Mir Ghiyas al-Din Ali Qazvini (میر غیاث‌الدین علی قزوینی; died 1614), known by his title Naqib Khan (نقیب خان), was a scholar and noble of the Mughal court during the reigns of emperors Akbar and Jahangir. He was involved in major literary products of the Mughal court, such as the Razmnama (a Persian translation of the Sanskrit epic Mahabharata) and the work of history Tarikh-i Alfi. He was valued by the Mughal court for his erudition in history and detailed memory.

== Origins ==
Naqib Khan hailed from Qazvin, in Safavid Iran. He came from a scholarly family that had served the Safavids; his grandfather was Yahya ibn Abd al-Latif Hoseyni Qazvini, who authored the Lubb al-Tawarikh.

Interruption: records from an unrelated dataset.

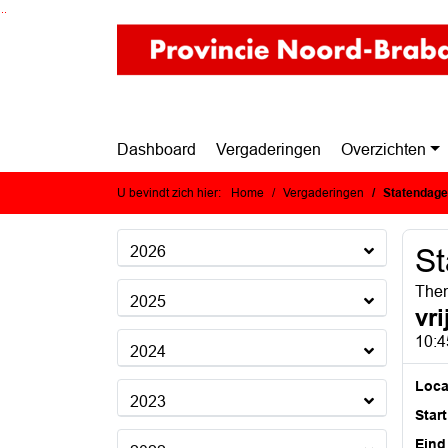
Ga naar de inhoud van deze pagina
Ga naar het zoeken
Ga naar het menu
Dashboard
Vergaderingen
Overzichten
U bevindt zich hier:
Home
Vergaderingen
Statendag
2026
S
The
2025
vr
10:4
2024
Loca
2023
Start
Eind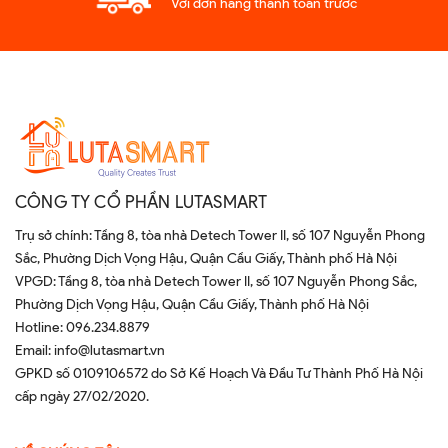
Với đơn hàng thanh toán trước
CÔNG TY CỔ PHẦN LUTASMART
Trụ sở chính: Tầng 8, tòa nhà Detech Tower II, số 107 Nguyễn Phong
Sắc, Phường Dịch Vọng Hậu, Quận Cầu Giấy, Thành phố Hà Nội
VPGD: Tầng 8, tòa nhà Detech Tower II, số 107 Nguyễn Phong Sắc,
Phường Dịch Vọng Hậu, Quận Cầu Giấy, Thành phố Hà Nội
Hotline:
096.234.8879
Email:
info@lutasmart.vn
GPKD số 0109106572 do Sở Kế Hoạch Và Đầu Tư Thành Phố Hà Nội
cấp ngày 27/02/2020.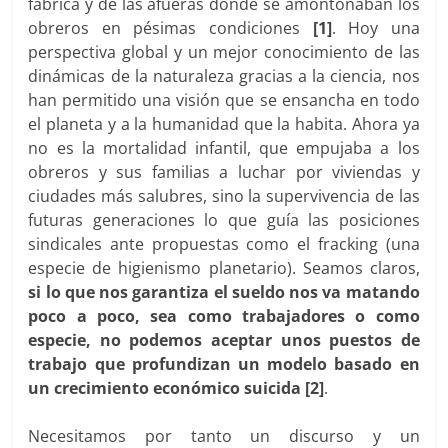
fábrica y de las afueras donde se amontonaban los
obreros en pésimas condiciones
[1]
. Hoy una
perspectiva global y un mejor conocimiento de las
dinámicas de la naturaleza gracias a la ciencia, nos
han permitido una visión que se ensancha en todo
el planeta y a la humanidad que la habita. Ahora ya
no es la mortalidad infantil, que empujaba a los
obreros y sus familias a luchar por viviendas y
ciudades más salubres, sino la supervivencia de las
futuras generaciones lo que guía las posiciones
sindicales ante propuestas como el fracking (una
especie de higienismo planetario). Seamos claros,
si lo que nos garantiza el sueldo nos va matando
poco a poco, sea como trabajadores o como
especie, no podemos aceptar unos puestos de
trabajo que profundizan un modelo basado en
un crecimiento económico suicida
[2]
.
Necesitamos por tanto un discurso y un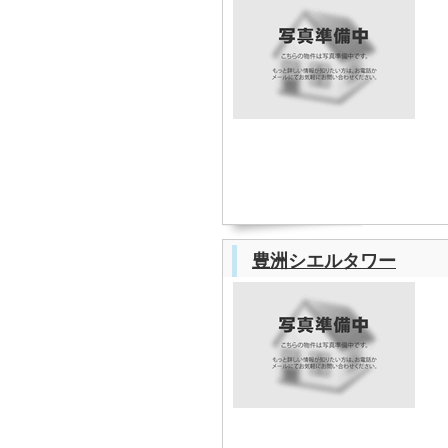
豊洲シエルタワー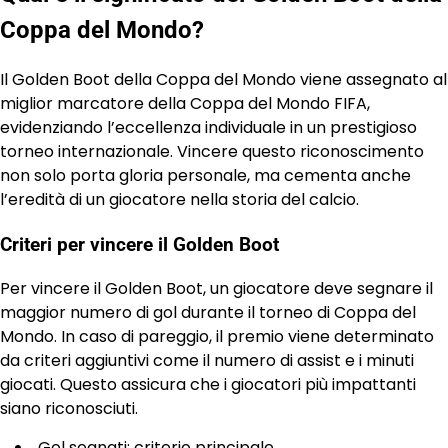
Coppa del Mondo?
Il Golden Boot della Coppa del Mondo viene assegnato al
miglior marcatore della Coppa del Mondo FIFA,
evidenziando l’eccellenza individuale in un prestigioso
torneo internazionale. Vincere questo riconoscimento
non solo porta gloria personale, ma cementa anche
l’eredità di un giocatore nella storia del calcio.
Criteri per vincere il Golden Boot
Per vincere il Golden Boot, un giocatore deve segnare il
maggior numero di gol durante il torneo di Coppa del
Mondo. In caso di pareggio, il premio viene determinato
da criteri aggiuntivi come il numero di assist e i minuti
giocati. Questo assicura che i giocatori più impattanti
siano riconosciuti.
Gol segnati: criterio principale.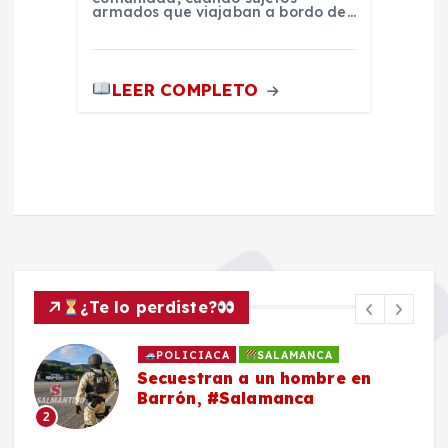
armados que viajaban a bordo de…
LEER COMPLETO
¿Te lo perdiste?
POLICIACA
SALAMANCA
Secuestran a un hombre en
Barrón, #Salamanca
2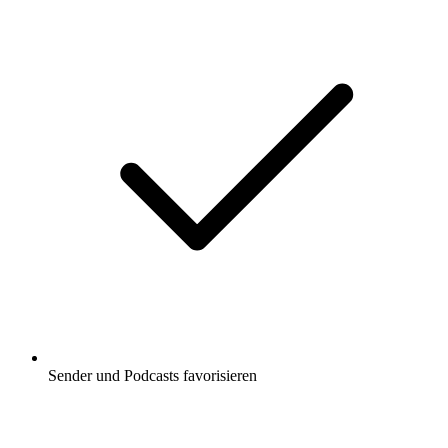
Sender und Podcasts favorisieren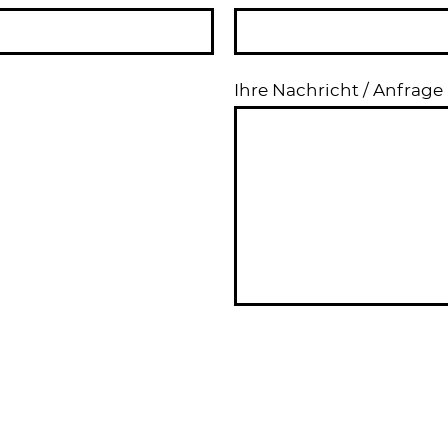
Ihre Nachricht / Anfrage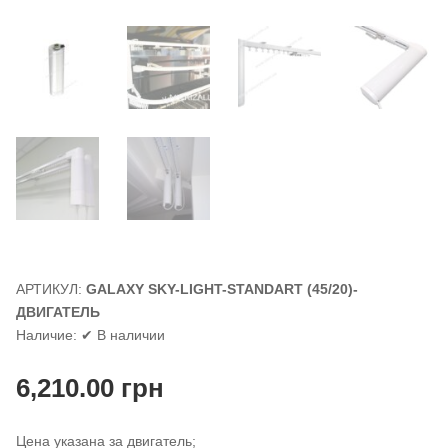
АРТИКУЛ:
GALAXY SKY-LIGHT-STANDART (45/20)-
ДВИГАТЕЛЬ
Наличие:
✔ В наличии
6,210.00
грн
Цена указана за двигатель;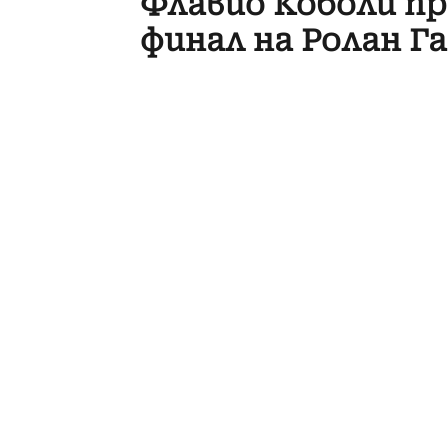
Флавио Коболи пр
финал на Ролан Г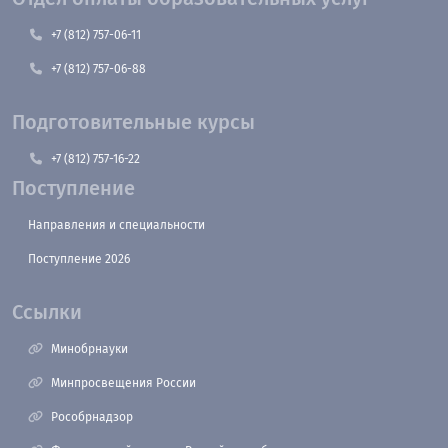
+7 (812) 757-06-11
+7 (812) 757-06-88
Подготовительные курсы
+7 (812) 757-16-22
Поступление
Направления и специальности
Поступление 2026
Ссылки
Минобрнауки
Минпросвещения России
Рособрнадзор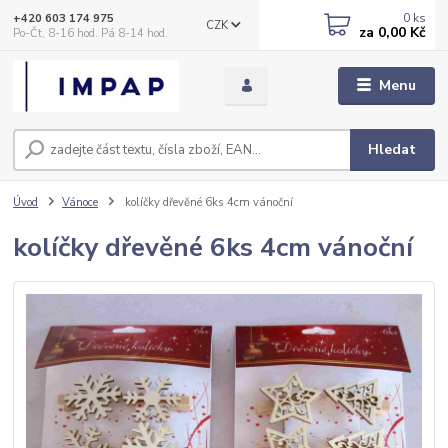
0
ks
+420 603 174 975
CZK
za
0,00 Kč
Po-Čt, 8-16 hod. Pá 8-14 hod.
Menu
Hledat
Úvod
Vánoce
kolíčky dřevěné 6ks 4cm vánoční
kolíčky dřevěné 6ks 4cm vánoční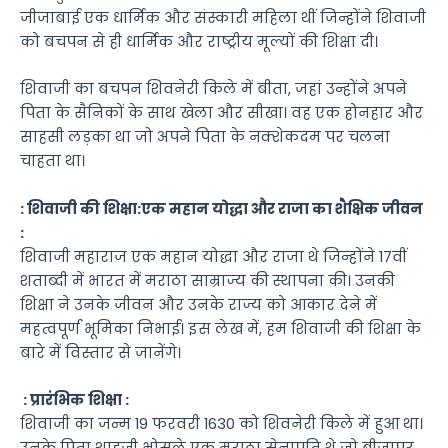
जीजाबाई एक धार्मिक और संस्कारी महिला थीं जिन्होंने शिवाजी
को बचपन से ही धार्मिक और राष्ट्रीय मूल्यों की शिक्षा दी।
शिवाजी का बचपन शिवनेरी किले में बीता, जहां उन्होंने अपने
पिता के सैनिकों के साथ खेला और सीखा। वह एक होनहार और
साहसी लड़का था जो अपने पिता के नक्शेकदम पर चलना
चाहता था।
: शिवाजी की शिक्षा:एक महान योद्धा और राजा का शैक्षिक जीवन
:
शिवाजी महाराज एक महान योद्धा और राजा थे जिन्होंने 17वीं
शताब्दी में भारत में मराठा साम्राज्य की स्थापना की। उनकी
शिक्षा ने उनके जीवन और उनके राज्य को आकार देने में
महत्वपूर्ण भूमिका निभाई। इस लेख में, हम शिवाजी की शिक्षा के
बारे में विस्तार से जानेंगे।
: प्रारंभिक शिक्षा :
शिवाजी का जन्म 19 फरवरी 1630 को शिवनेरी किले में हुआ था।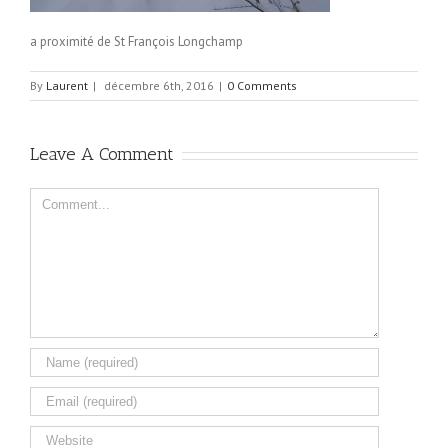
a proximité de St François Longchamp
By
Laurent
|
décembre 6th, 2016
|
0 Comments
Leave A Comment
Comment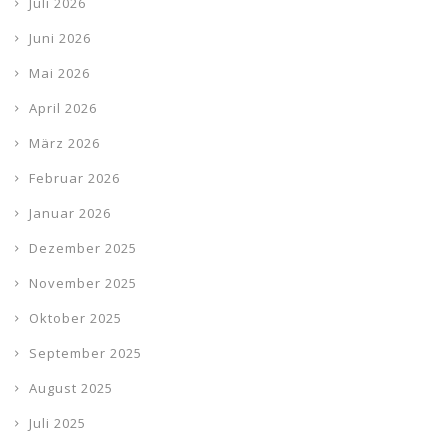
Juli 2026
Juni 2026
Mai 2026
April 2026
März 2026
Februar 2026
Januar 2026
Dezember 2025
November 2025
Oktober 2025
September 2025
August 2025
Juli 2025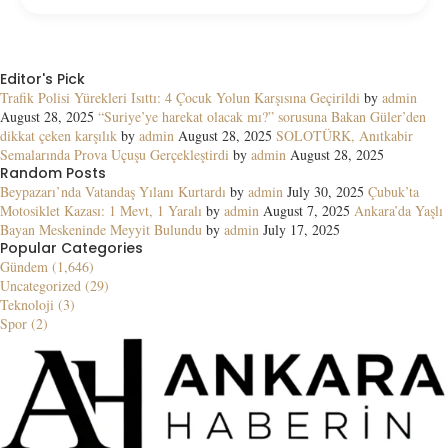
Editor's Pick
Trafik Polisi Yürekleri Isıttı: 4 Çocuk Yolun Karşısına Geçirildi
by
admin
August 28, 2025
“Suriye’ye harekat olacak mı?” sorusuna Bakan Güler’den
dikkat çeken karşılık
by
admin
August 28, 2025
SOLOTÜRK, Anıtkabir
Semalarında Prova Uçuşu Gerçekleştirdi
by
admin
August 28, 2025
Random Posts
Beypazarı’nda Vatandaş Yılanı Kurtardı
by
admin
July 30, 2025
Çubuk’ta
Motosiklet Kazası: 1 Mevt, 1 Yaralı
by
admin
August 7, 2025
Ankara’da Yaşlı
Bayan Meskeninde Meyyit Bulundu
by
admin
July 17, 2025
Popular Categories
Gündem (1,646)
Uncategorized (29)
Teknoloji (3)
Spor (2)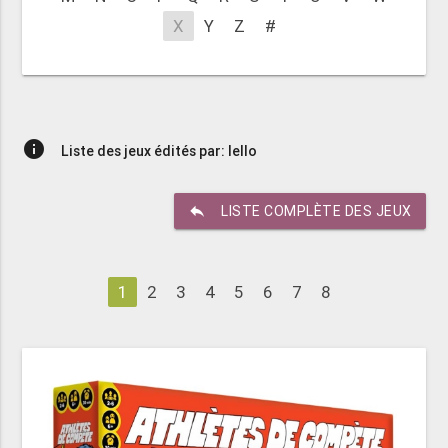
X
Y
Z
#
info
Liste des jeux édités par: Iello
reply
LISTE COMPLÈTE DES JEUX
1
2
3
4
5
6
7
8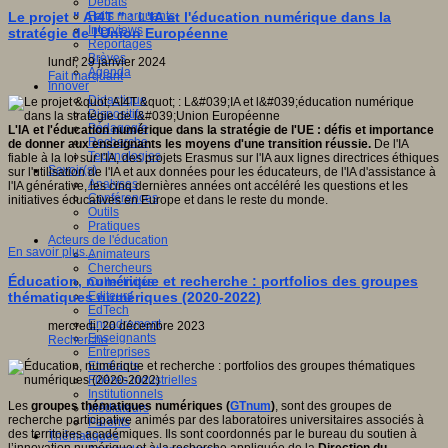
Débats
Faits marquants
Le projet " AI4T " : L'IA et l'éducation numérique dans la
Interviews
stratégie de l'Union Européenne
Reportages
Brèves
lundi, 29 janvier 2024
Agenda
Fait marquant
Innover
Didactique
Dispositifs
Pédagogie
L'IA et l'éducation numérique dans la stratégie de l'UE : défis et importance
Recherche
de donner aux enseignants les moyens d'une transition réussie.
De l'IA
Technologies
fiable à la loi sur l'IA, des projets Erasmus sur l'IA aux lignes directrices éthiques
Savoir(s)
sur l'utilisation de l'IA et aux données pour les éducateurs, de l'IA d'assistance à
Analyses
l'IA générative, les cinq dernières années ont accéléré les questions et les
Conférences
initiatives éducatives en Europe et dans le reste du monde.
Outils
Pratiques
Acteurs de l'éducation
En savoir plus...
Animateurs
Chercheurs
Éducation, numérique et recherche : portfolios des groupes
Collectivités
Editeurs
thématiques numériques (2020-2022)
EdTech
Encadrement
mercredi, 20 décembre 2023
Enseignants
Recherche
Entreprises
Etudiants
Filières industrielles
Institutionnels
Les
groupes thématiques numériques (
GTnum
)
, sont des groupes de
Médiateurs
recherche participative animés par des laboratoires universitaires associés à
Parents
des territoires académiques. Ils sont coordonnés par le bureau du soutien à
Thématiques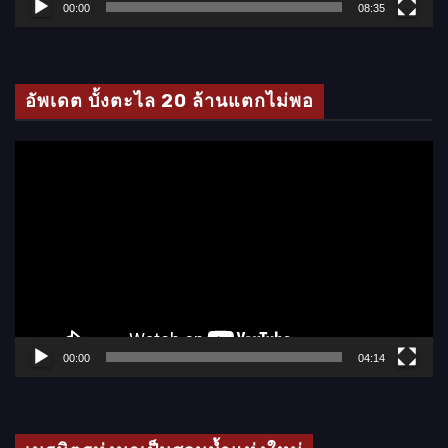
ล์
00:00
08:35
วิ
ดี
โ
อัพเดต บั้งตะไล 20 ล้านแตกไม่พอ
อ
ตั
ว
เ
ล่
น
ไ
ฟ
ล์
00:00
04:14
วิ
ดี
โ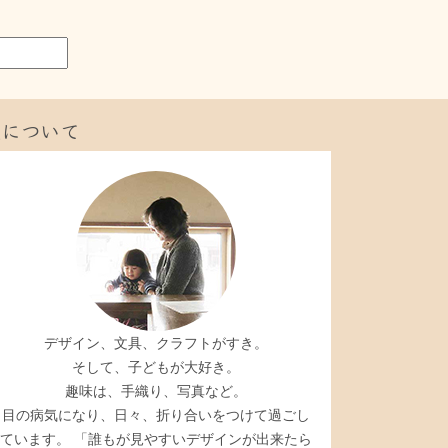
私について
デザイン、文具、クラフトがすき。
そして、子どもが大好き。
趣味は、手織り、写真など。
目の病気になり、日々、折り合いをつけて過ごし
ています。 「誰もが見やすいデザインが出来たら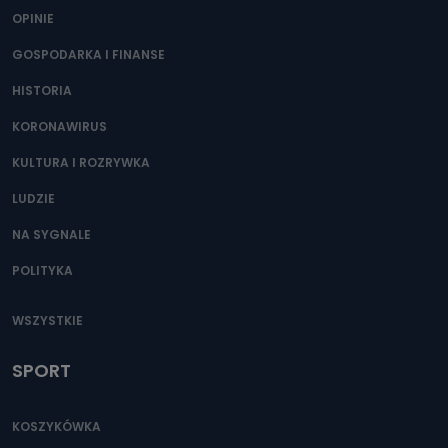
OPINIE
GOSPODARKA I FINANSE
HISTORIA
KORONAWIRUS
KULTURA I ROZRYWKA
LUDZIE
NA SYGNALE
POLITYKA
WSZYSTKIE
SPORT
KOSZYKÓWKA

Husayni lived in Iran during the rule of Shah Tahmasp I and was imprisoned by the latter. Sources suggest this was because of accusations that the family was Sunni, though Mughal sources depict Naqib Khan himself as religiously moderate. Husayni died around 1555, and ten years later in 1565 the family moved to India on the invitation of the Mughal ruler Humayun. By the time they arrived Humayan had died and his son Akbar was now ruler; Naqib Khan's father Mir Abd al-Latif Qazvini was appointed as a tutor of Akbar shortly after. The respect accorded to Naqib's Khan father by Akbar is recollected in Jahangir's memoir Tuzuk-i Jahangiri. Jahangir also identifies Naqib Khan as being a Sayyid.

== Career ==
Naqib Khan received his title from the Mughal emperor Akbar. He was involved in the translations of several Sanskrit texts into Persian. The Mahabharata was the most significant in importance and size of all the Sanskrit texts included in the translation projects; over the course of one and a half years, Naqib Khan completed its compilation, titled Razmnama, in 1584 with the assistance of five learned Brahmins.

In the early 1580s he was appointed compiler of the Tarikh-i Alfi, a vast millennial history. He was one of seven initial scholars assigned to the massive project, and the highest in seniority, reflecting his reputation at Akbar's court.

Early during Jahangir's reign, the emperor considered sending Naqib Khan as an emissary to the court of Portuguese king Philip III, but this did not materialize.

== Death ==
Naqib Khan died in 1614. In the Tuzuk-i Jahangiri, Jahangir mentions that Naqib Khan was buried alongside his wife at the dargah in Ajmer.